BEGIN Supplied entries
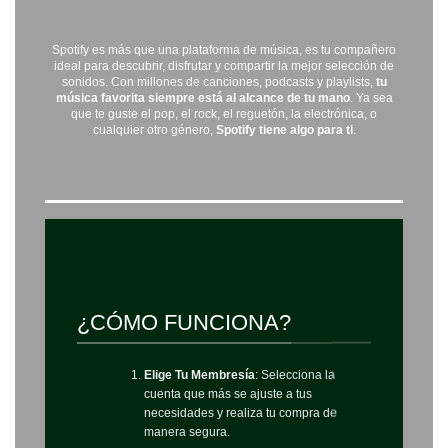
Spotify es más que una plataforma de música, es tu compañero
ideal para descubrir, disfrutar y compartir la mejor selección de
sonidos. Con millones de canciones, podcasts y playlists,
tu
música favorita siempre está al alcance de tu mano
. Ya sea
que te guste el pop, el rock, el reguetón, la electrónica, o
cualquier otro género,
Spotify tiene algo para ti
.
¿CÓMO FUNCIONA?
Elige Tu Membresía
: Selecciona la
cuenta que más se ajuste a tus
necesidades y realiza tu compra de
manera segura.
END Supplied entries
▸ What to work on
Would you please transcribe the listing in full, exactly, while omitting the images?

▸ Reply to the task
Spotify es más que una plataforma de música, es tu compañero
ideal para descubrir, disfrutar y compartir la mejor selección de
sonidos. Con millones de canciones, podcasts y playlists,
tu
música favorita siempre está al alcance de tu mano
. Ya sea
que te guste el pop, el rock, el reguetón, la electrónica, o
cualquier otro género,
Spotify tiene algo para ti
.
¿CÓMO FUNCIONA?
Elige Tu Membresía
: Selecciona la
cuenta que más se ajuste a tus
necesidades y realiza tu compra de
manera segura.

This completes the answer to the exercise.